-- Records shown --
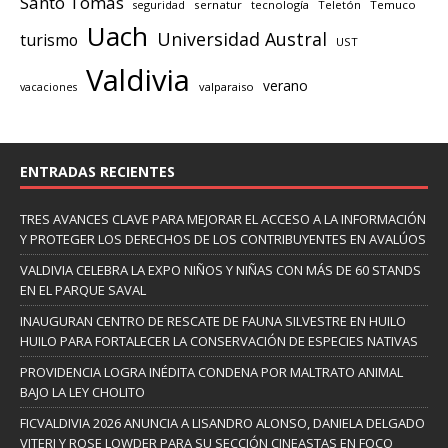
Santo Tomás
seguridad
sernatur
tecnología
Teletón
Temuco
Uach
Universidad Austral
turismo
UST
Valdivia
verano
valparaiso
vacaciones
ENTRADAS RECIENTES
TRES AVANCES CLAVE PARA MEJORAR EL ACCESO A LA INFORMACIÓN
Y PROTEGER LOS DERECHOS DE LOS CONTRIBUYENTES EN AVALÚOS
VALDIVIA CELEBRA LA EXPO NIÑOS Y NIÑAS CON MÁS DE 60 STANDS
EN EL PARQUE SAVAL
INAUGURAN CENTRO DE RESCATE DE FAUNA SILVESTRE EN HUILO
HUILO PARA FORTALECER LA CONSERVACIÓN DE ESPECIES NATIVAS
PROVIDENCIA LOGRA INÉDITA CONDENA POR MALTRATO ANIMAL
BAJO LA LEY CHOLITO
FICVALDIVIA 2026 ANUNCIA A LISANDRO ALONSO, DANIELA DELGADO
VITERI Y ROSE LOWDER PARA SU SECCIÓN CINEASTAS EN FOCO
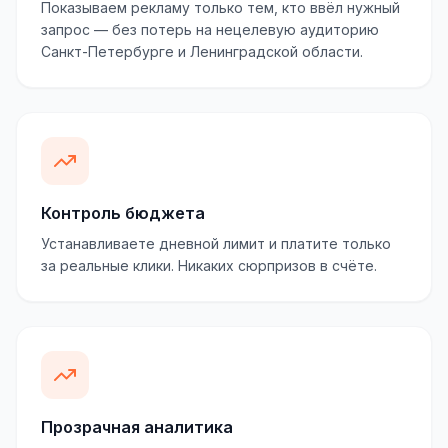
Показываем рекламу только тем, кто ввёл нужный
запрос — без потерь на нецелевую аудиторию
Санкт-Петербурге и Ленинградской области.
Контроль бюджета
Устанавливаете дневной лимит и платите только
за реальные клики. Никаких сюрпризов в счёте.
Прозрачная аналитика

-- The problem --
Report all lines in the listing above that contain the word "только".

-- Answer to this problem --
Показываем рекламу только тем, кто ввёл нужный
Устанавливаете дневной лимит и платите только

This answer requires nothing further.